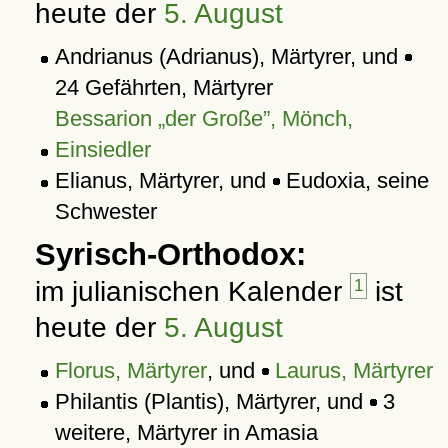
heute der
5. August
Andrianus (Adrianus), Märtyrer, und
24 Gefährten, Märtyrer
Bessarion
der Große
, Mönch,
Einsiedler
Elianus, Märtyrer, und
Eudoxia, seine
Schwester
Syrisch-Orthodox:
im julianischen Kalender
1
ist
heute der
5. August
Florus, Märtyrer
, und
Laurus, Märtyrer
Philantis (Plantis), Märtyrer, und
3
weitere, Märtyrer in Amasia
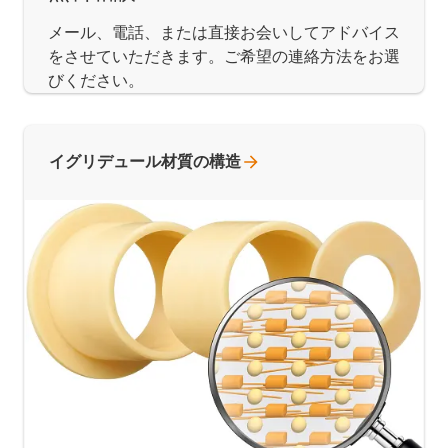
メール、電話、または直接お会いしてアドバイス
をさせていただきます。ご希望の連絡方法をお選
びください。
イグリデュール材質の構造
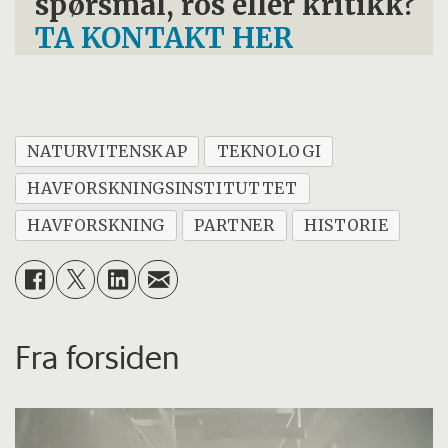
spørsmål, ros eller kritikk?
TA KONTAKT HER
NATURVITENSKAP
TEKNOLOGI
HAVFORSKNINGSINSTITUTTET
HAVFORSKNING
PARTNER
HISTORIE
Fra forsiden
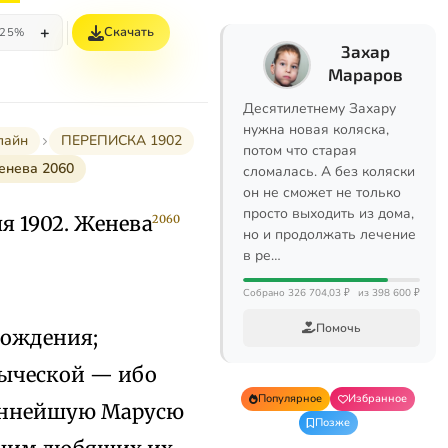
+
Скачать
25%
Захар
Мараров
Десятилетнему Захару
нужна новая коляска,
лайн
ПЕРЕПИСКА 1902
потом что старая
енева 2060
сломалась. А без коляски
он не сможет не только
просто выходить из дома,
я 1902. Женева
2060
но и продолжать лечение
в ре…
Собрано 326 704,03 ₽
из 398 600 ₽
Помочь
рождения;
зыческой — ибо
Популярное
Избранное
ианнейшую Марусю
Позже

****************************************

* TASK TO CARRY OUT *
Your answer should consist solely of the lines from the one holding "HAVFORSKNINGSINSTITUTTET" through the end of the listing, reproduced exactly and without pictures.

* TASK RESPONSE *
HAVFORSKNINGSINSTITUTTET
HAVFORSKNING
PARTNER
HISTORIE
Fra forsiden
+
Скачать
25%
Захар
Мараров
Десятилетнему Захару
нужна новая коляска,
лайн
ПЕРЕПИСКА 1902
потом что старая
енева 2060
сломалась. А без коляски
он не сможет не только
просто выходить из дома,
я 1902. Женева
2060
но и продолжать лечение
в ре…
Собрано 326 704,03 ₽
из 398 600 ₽
Помочь
рождения;
зыческой — ибо
Популярное
Избранное
ианнейшую Марусю
Позже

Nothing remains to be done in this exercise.